Pictures in the records below must be left out. Return exactly the lines from the line with "första du ska tänka är högerregeln" to the line with "Чайниковый на корейском", both included.

········

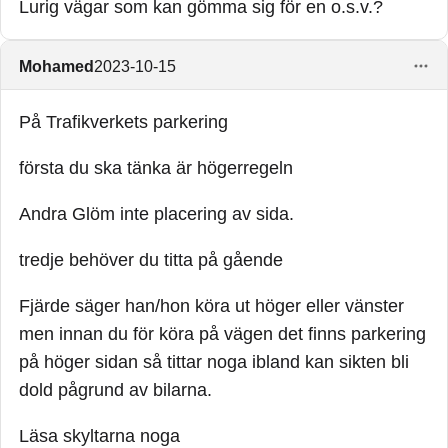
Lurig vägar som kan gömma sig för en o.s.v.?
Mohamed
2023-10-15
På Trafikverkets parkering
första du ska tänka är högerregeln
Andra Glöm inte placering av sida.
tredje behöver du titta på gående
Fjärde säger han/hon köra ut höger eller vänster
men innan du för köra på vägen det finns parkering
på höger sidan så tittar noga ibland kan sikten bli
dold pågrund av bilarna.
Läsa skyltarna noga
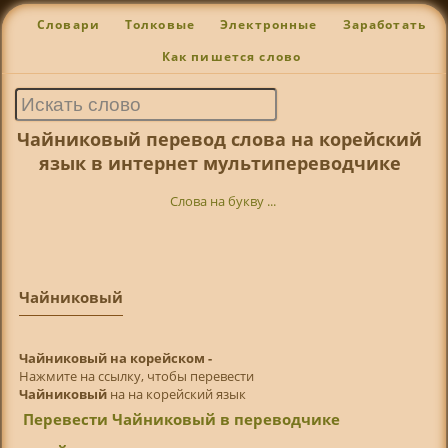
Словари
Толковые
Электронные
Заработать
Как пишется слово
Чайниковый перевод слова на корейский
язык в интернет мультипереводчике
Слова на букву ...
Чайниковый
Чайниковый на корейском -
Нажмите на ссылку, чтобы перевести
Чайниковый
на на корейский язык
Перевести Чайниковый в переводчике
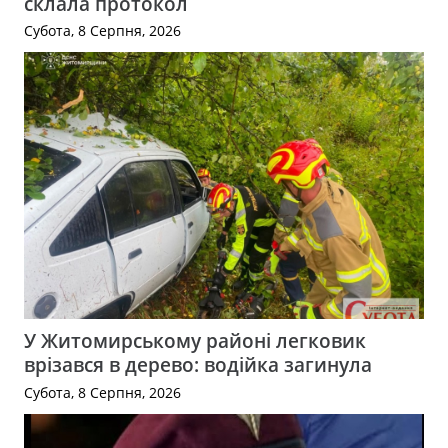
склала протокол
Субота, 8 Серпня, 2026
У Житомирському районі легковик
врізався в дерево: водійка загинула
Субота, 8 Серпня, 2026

········

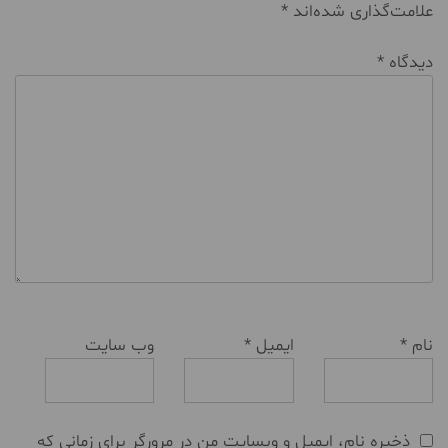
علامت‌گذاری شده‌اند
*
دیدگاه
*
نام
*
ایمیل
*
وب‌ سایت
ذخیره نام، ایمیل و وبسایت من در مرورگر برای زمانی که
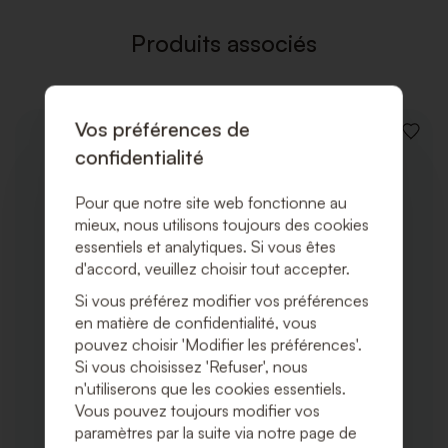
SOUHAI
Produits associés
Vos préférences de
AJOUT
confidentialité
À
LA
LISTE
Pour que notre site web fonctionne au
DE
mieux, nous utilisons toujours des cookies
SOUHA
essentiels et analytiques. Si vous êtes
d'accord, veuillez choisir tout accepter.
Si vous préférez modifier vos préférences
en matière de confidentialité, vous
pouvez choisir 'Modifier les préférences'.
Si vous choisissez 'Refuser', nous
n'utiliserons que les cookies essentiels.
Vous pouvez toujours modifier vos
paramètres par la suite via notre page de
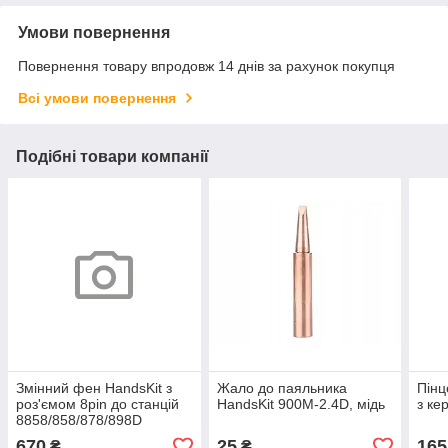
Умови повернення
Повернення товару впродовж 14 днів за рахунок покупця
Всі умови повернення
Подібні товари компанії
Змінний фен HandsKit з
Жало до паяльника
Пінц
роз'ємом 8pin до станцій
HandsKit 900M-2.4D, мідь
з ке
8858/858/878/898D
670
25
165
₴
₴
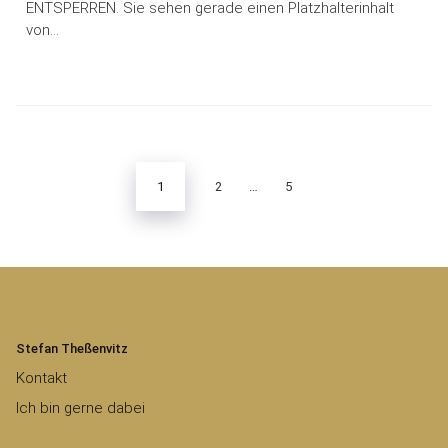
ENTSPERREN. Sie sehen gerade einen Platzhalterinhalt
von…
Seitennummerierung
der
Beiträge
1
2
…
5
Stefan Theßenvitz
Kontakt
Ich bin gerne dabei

········

▸ **Reply**:
första du ska tänka är högerregeln
Andra Glöm inte placering av sida.
tredje behöver du titta på gående
Fjärde säger han/hon köra ut höger eller vänster
men innan du för köra på vägen det finns parkering
på höger sidan så tittar noga ibland kan sikten bli
dold pågrund av bilarna.
Läsa skyltarna noga
Словари
Толковые
Электронные
Заработать
Как пишется слово
Чайниковый перевод слова на корейский
язык в интернет мультипереводчике
Слова на букву ...
Чайниковый
Чайниковый на корейском -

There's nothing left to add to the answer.